**** Supplied material ****

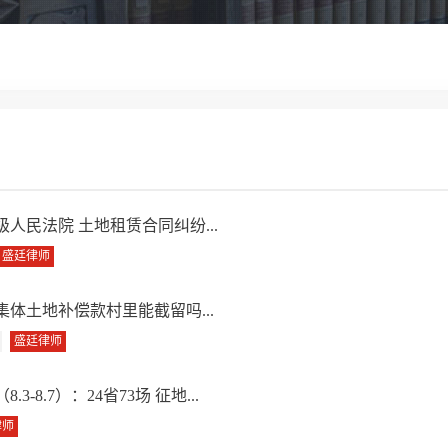
民法院 土地租赁合同纠纷...
盛廷律师
体土地补偿款村里能截留吗...
盛廷律师
.7）：24省73场 征地...
律师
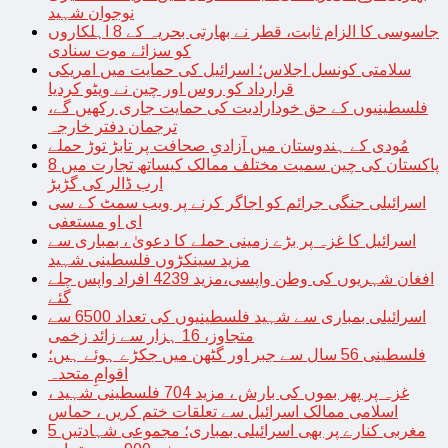
نوجوان شہید
جاسوسی کا الزام ثابت، قطر نے بھارتی بحریہ کے 8 اہلکاروں
کو سزائے موت سنادی
سلامتی کونسل اجلاس؛ اسرائیل کی حمایت میں امریکی
قرارداد کو روس اور چین نے ویٹو کردیا
فلسطینیوں کے حق خودارادیت کی حمایت جاری رکھیں گے،
ترجمان دفتر خارجہ
مُودی کے ہندوستان میں آزادیِ صحافت پر تابڑ توڑ حملے
پاکستان کی چین سمیت مختلف ممالک کیساتھ تجارت میں 8
ارب ڈالر کی گڑبڑ
اسرائیلی جنگی جرائم کو اجاگر کرنے پر ویب سمٹ کے سی
ای او مستعفی
اسرائیل کا غزہ پر بڑے زمینی حملے کا دعویٰ ، بمباری سے
مزید سینکڑوں فلسطینی شہید
افغان شہریوں کی وطن واپسی،مزید 4239 افراد واپس چلے
گئے
اسرائیلی بمباری سے شہید فلسطینیوں کی تعداد 6500 سے
متجاوز، 16 ہزار سے زائد زخمی
فلسطینی 56 سال سے جبر اور گٹھن میں جکڑے ہوئے ہیں؛
اقوامِ متحدہ
غزہ پر پھر بموں کی بارش ، مزید 704 فلسطینی شہید ،
اسلامی ممالک اسرائیل سے تعلقات ختم کریں ، حماس
مغربی کنارے پر بھی اسرائیلی بمباری؛ مجموعی شہادتیں 5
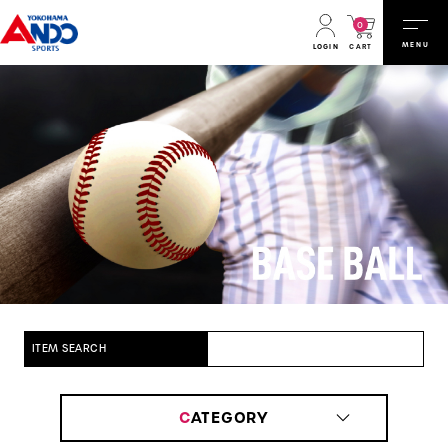
0
MENU
CART
LOGIN
ITEM SEARCH
C
ATEGORY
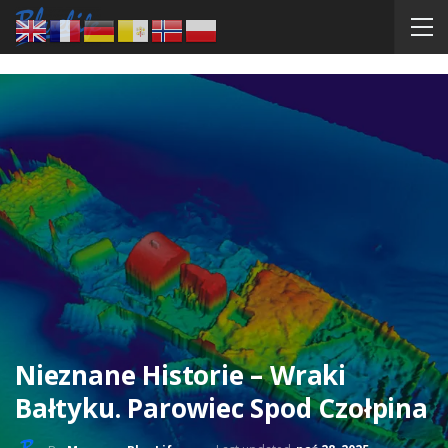
Nieznane Historie – Wraki
Bałtyku. Parowiec Spod Czołpina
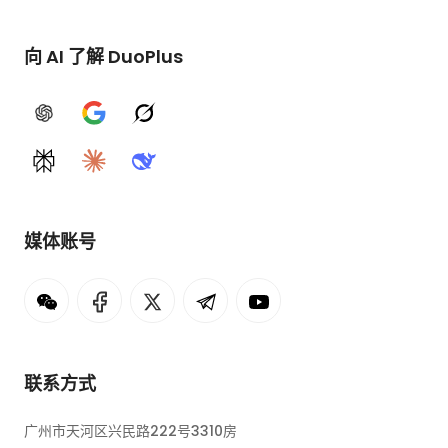
向 AI 了解 DuoPlus
ChatGPT
Google AI
Grok
Perplexity
Claude
DeepSeek
媒体账号
联系方式
广州市天河区兴民路222号3310房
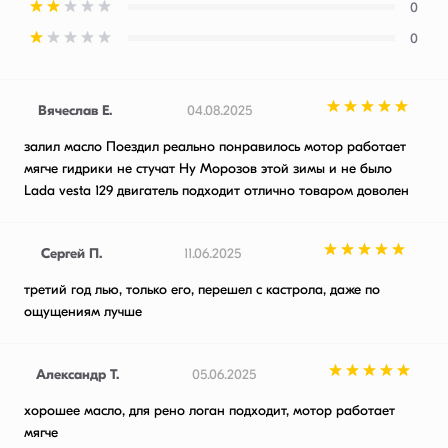
0
0
Вячеслав Е.
04.08.2025
залил масло Поездил реально понравилось мотор работает
мягче гидрики не стучат Ну Морозов этой зимы и не было
Lada vesta 129 двигатель подходит отлично товаром доволен
Сергей П.
11.06.2025
третий год лью, только его, перешел с кастрола, даже по
ощущениям лучше
Александр Т.
05.06.2025
хорошее масло, для рено логан подходит, мотор работает
мягче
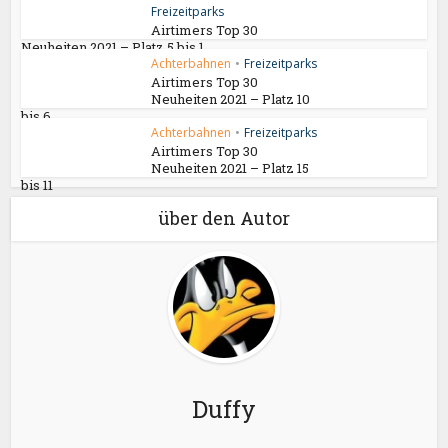
Freizeitparks
Airtimers Top 30
Neuheiten 2021 – Platz 5 bis 1
Achterbahnen
•
Freizeitparks
Airtimers Top 30
Neuheiten 2021 – Platz 10
bis 6
Achterbahnen
•
Freizeitparks
Airtimers Top 30
Neuheiten 2021 – Platz 15
bis 11
über den Autor
Duffy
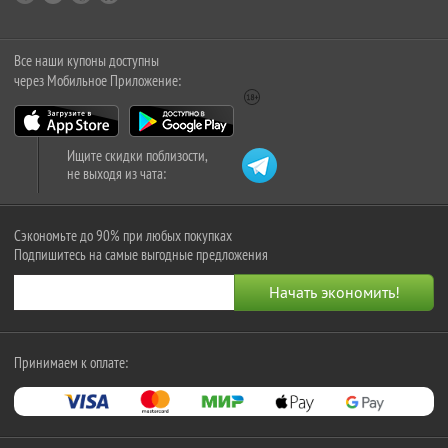
Все наши купоны доступны
через Мобильное Приложение:
Ищите скидки поблизости,
не выходя из чата:
Сэкономьте до 90% при любых покупках
Подпишитесь на самые выгодные предложения
Принимаем к оплате:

****

| Assignment |
Line by line, output the material above exactly, passing over the pictures.

| Answer to the exercise |
民法院 土地租赁合同纠纷...
盛廷律师
体土地补偿款村里能截留吗...
盛廷律师
.7）：24省73场 征地...
律师
نوجوان شہید
جاسوسی کا الزام ثابت، قطر نے بھارتی بحریہ کے 8 اہلکاروں
کو سزائے موت سنادی
سلامتی کونسل اجلاس؛ اسرائیل کی حمایت میں امریکی
قرارداد کو روس اور چین نے ویٹو کردیا
فلسطینیوں کے حق خودارادیت کی حمایت جاری رکھیں گے،
ترجمان دفتر خارجہ
مُودی کے ہندوستان میں آزادیِ صحافت پر تابڑ توڑ حملے
پاکستان کی چین سمیت مختلف ممالک کیساتھ تجارت میں 8
ارب ڈالر کی گڑبڑ
اسرائیلی جنگی جرائم کو اجاگر کرنے پر ویب سمٹ کے سی
ای او مستعفی
اسرائیل کا غزہ پر بڑے زمینی حملے کا دعویٰ ، بمباری سے
مزید سینکڑوں فلسطینی شہید
افغان شہریوں کی وطن واپسی،مزید 4239 افراد واپس چلے
گئے
اسرائیلی بمباری سے شہید فلسطینیوں کی تعداد 6500 سے
متجاوز، 16 ہزار سے زائد زخمی
فلسطینی 56 سال سے جبر اور گٹھن میں جکڑے ہوئے ہیں؛
اقوامِ متحدہ
غزہ پر پھر بموں کی بارش ، مزید 704 فلسطینی شہید ،
اسلامی ممالک اسرائیل سے تعلقات ختم کریں ، حماس
مغربی کنارے پر بھی اسرائیلی بمباری؛ مجموعی شہادتیں 5
0
MENU
CART
LOGIN
ITEM SEARCH
C
ATEGORY
Nieznane Historie – Wraki
Bałtyku. Parowiec Spod Czołpina
向 AI 了解 DuoPlus
ChatGPT
Google AI
Grok
Perplexity
Claude
DeepSeek
媒体账号
联系方式
广州市天河区兴民路222号3310房
0
0
Вячеслав Е.
04.08.2025
залил масло Поездил реально понравилось мотор работает
мягче гидрики не стучат Ну Морозов этой зимы и не было
Lada vesta 129 двигатель подходит отлично товаром доволен
Сергей П.
11.06.2025
третий год лью, только его, перешел с кастрола, даже по
ощущениям лучше
Александр Т.
05.06.2025
хорошее масло, для рено логан подходит, мотор работает
мягче
Freizeitparks
Airtimers Top 30
Neuheiten 2021 – Platz 5 bis 1
Achterbahnen
•
Freizeitparks
Airtimers Top 30
Neuheiten 2021 – Platz 10
bis 6
Achterbahnen
•
Freizeitparks
Airtimers Top 30
Neuheiten 2021 – Platz 15
bis 11
über den Autor
Duffy
Все наши купоны доступны
через Мобильное Приложение:
Ищите скидки поблизости,
не выходя из чата:
Сэкономьте до 90% при любых покупках
Подпишитесь на самые выгодные предложения
Принимаем к оплате:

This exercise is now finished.